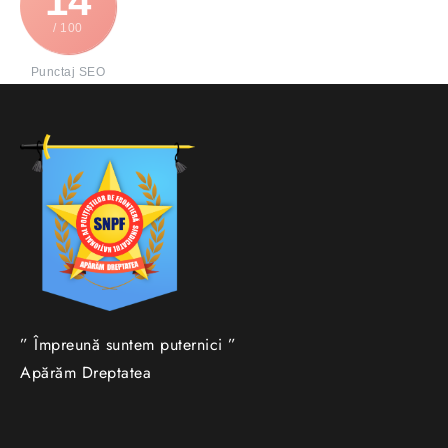
14
/ 100
Punctaj SEO
” Împreună suntem puternici ”
Apărăm Dreptatea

**ASSIGNMENT**
All of the data above should be quoted exactly, except for the pictures.

**RESULT OF THIS TASK**
14
/ 100
Punctaj SEO
” Împreună suntem puternici ”
Apărăm Dreptatea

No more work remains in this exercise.